==== Stored data ====
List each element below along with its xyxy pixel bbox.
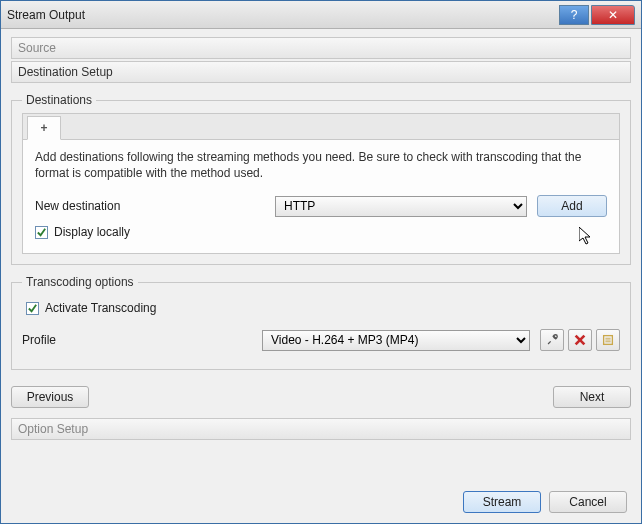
- profile-select[interactable]: Video - H.264 + MP3 (MP4): [262, 330, 530, 351]
- destinations-legend: Destinations: [22, 93, 96, 107]
- section-source[interactable]: Source: [11, 37, 631, 59]
- profile-label: Profile: [22, 333, 252, 347]
- check-icon: [36, 227, 47, 238]
- add-tab[interactable]: +: [27, 116, 61, 140]
- add-button[interactable]: Add: [537, 195, 607, 217]
- cancel-button[interactable]: Cancel: [549, 491, 627, 513]
- window-title: Stream Output: [7, 8, 559, 22]
- stream-output-dialog: Stream Output ? ✕ Source Destination Set…: [0, 0, 642, 524]
- destinations-instructions: Add destinations following the streaming…: [35, 150, 607, 181]
- destinations-group: Destinations + Add destinations followin…: [11, 93, 631, 265]
- svg-point-0: [554, 335, 558, 339]
- dialog-body: Source Destination Setup Destinations + …: [1, 29, 641, 523]
- plus-icon: +: [40, 121, 47, 135]
- check-icon: [27, 303, 38, 314]
- display-locally-label: Display locally: [54, 225, 130, 239]
- destination-tabs: +: [22, 113, 620, 139]
- help-button[interactable]: ?: [559, 5, 589, 25]
- profile-tools: [540, 329, 620, 351]
- profile-row: Profile Video - H.264 + MP3 (MP4): [22, 329, 620, 351]
- help-icon: ?: [571, 8, 578, 22]
- tools-icon: [545, 333, 559, 347]
- transcoding-legend: Transcoding options: [22, 275, 138, 289]
- next-button[interactable]: Next: [553, 386, 631, 408]
- new-icon: [601, 333, 615, 347]
- delete-icon: [573, 333, 587, 347]
- previous-button[interactable]: Previous: [11, 386, 89, 408]
- wizard-nav: Previous Next: [11, 386, 631, 408]
- destination-tab-pane: Add destinations following the streaming…: [22, 139, 620, 254]
- section-option-setup[interactable]: Option Setup: [11, 418, 631, 440]
- activate-transcoding-row: Activate Transcoding: [26, 301, 620, 315]
- section-destination-setup[interactable]: Destination Setup: [11, 61, 631, 83]
- display-locally-row: Display locally: [35, 225, 607, 239]
- window-buttons: ? ✕: [559, 5, 635, 25]
- activate-transcoding-label: Activate Transcoding: [45, 301, 156, 315]
- dialog-buttons: Stream Cancel: [463, 491, 627, 513]
- edit-profile-button[interactable]: [540, 329, 564, 351]
- close-button[interactable]: ✕: [591, 5, 635, 25]
- activate-transcoding-checkbox[interactable]: [26, 302, 39, 315]
- titlebar: Stream Output ? ✕: [1, 1, 641, 29]
- transcoding-group: Transcoding options Activate Transcoding…: [11, 275, 631, 370]
- new-profile-button[interactable]: [596, 329, 620, 351]
- new-destination-row: New destination HTTP Add: [35, 195, 607, 217]
- close-icon: ✕: [608, 8, 618, 22]
- new-destination-label: New destination: [35, 199, 265, 213]
- destination-method-select[interactable]: HTTP: [275, 196, 527, 217]
- display-locally-checkbox[interactable]: [35, 226, 48, 239]
- delete-profile-button[interactable]: [568, 329, 592, 351]
- stream-button[interactable]: Stream: [463, 491, 541, 513]
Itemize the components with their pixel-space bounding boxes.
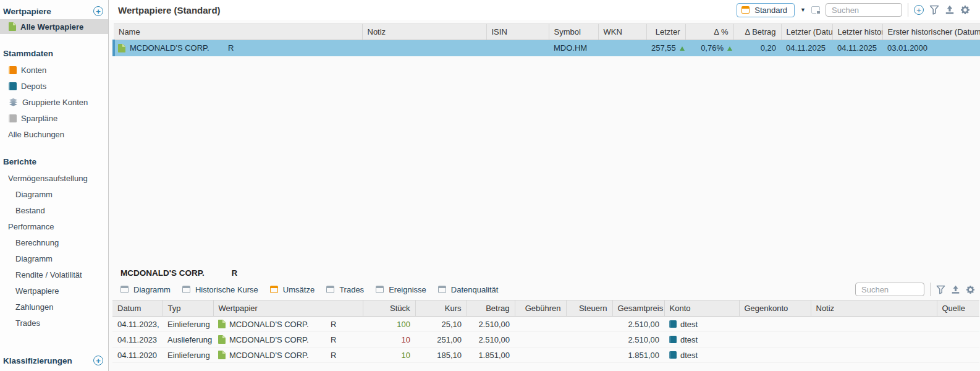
====
What you need to do » The reply should hold every record, unchanged, and no pictures.

Result for this task »
List each element below along with its xyxy pixel bbox.
- profile-select[interactable]: Video - H.264 + MP3 (MP4): [262, 330, 530, 351]
- destinations-legend: Destinations: [22, 93, 96, 107]
- section-source[interactable]: Source: [11, 37, 631, 59]
- profile-label: Profile: [22, 333, 252, 347]
- check-icon: [36, 227, 47, 238]
- add-tab[interactable]: +: [27, 116, 61, 140]
- add-button[interactable]: Add: [537, 195, 607, 217]
- cancel-button[interactable]: Cancel: [549, 491, 627, 513]
- window-title: Stream Output: [7, 8, 559, 22]
- stream-output-dialog: Stream Output ? ✕ Source Destination Set…: [0, 0, 642, 524]
- destinations-instructions: Add destinations following the streaming…: [35, 150, 607, 181]
- destinations-group: Destinations + Add destinations followin…: [11, 93, 631, 265]
- svg-point-0: [554, 335, 558, 339]
- dialog-body: Source Destination Setup Destinations + …: [1, 29, 641, 523]
- plus-icon: +: [40, 121, 47, 135]
- check-icon: [27, 303, 38, 314]
- display-locally-label: Display locally: [54, 225, 130, 239]
- destination-tabs: +: [22, 113, 620, 139]
- help-button[interactable]: ?: [559, 5, 589, 25]
- profile-tools: [540, 329, 620, 351]
- profile-row: Profile Video - H.264 + MP3 (MP4): [22, 329, 620, 351]
- help-icon: ?: [571, 8, 578, 22]
- tools-icon: [545, 333, 559, 347]
- transcoding-legend: Transcoding options: [22, 275, 138, 289]
- next-button[interactable]: Next: [553, 386, 631, 408]
- new-icon: [601, 333, 615, 347]
- delete-icon: [573, 333, 587, 347]
- previous-button[interactable]: Previous: [11, 386, 89, 408]
- wizard-nav: Previous Next: [11, 386, 631, 408]
- destination-tab-pane: Add destinations following the streaming…: [22, 139, 620, 254]
- section-option-setup[interactable]: Option Setup: [11, 418, 631, 440]
- activate-transcoding-row: Activate Transcoding: [26, 301, 620, 315]
- section-destination-setup[interactable]: Destination Setup: [11, 61, 631, 83]
- display-locally-row: Display locally: [35, 225, 607, 239]
- window-buttons: ? ✕: [559, 5, 635, 25]
- activate-transcoding-label: Activate Transcoding: [45, 301, 156, 315]
- dialog-buttons: Stream Cancel: [463, 491, 627, 513]
- edit-profile-button[interactable]: [540, 329, 564, 351]
- close-button[interactable]: ✕: [591, 5, 635, 25]
- activate-transcoding-checkbox[interactable]: [26, 302, 39, 315]
- titlebar: Stream Output ? ✕: [1, 1, 641, 29]
- transcoding-group: Transcoding options Activate Transcoding…: [11, 275, 631, 370]
- new-profile-button[interactable]: [596, 329, 620, 351]
- new-destination-row: New destination HTTP Add: [35, 195, 607, 217]
- close-icon: ✕: [608, 8, 618, 22]
- new-destination-label: New destination: [35, 199, 265, 213]
- destination-method-select[interactable]: HTTP: [275, 196, 527, 217]
- display-locally-checkbox[interactable]: [35, 226, 48, 239]
- delete-profile-button[interactable]: [568, 329, 592, 351]
- stream-button[interactable]: Stream: [463, 491, 541, 513]
Itemize the components with their pixel-space bounding boxes.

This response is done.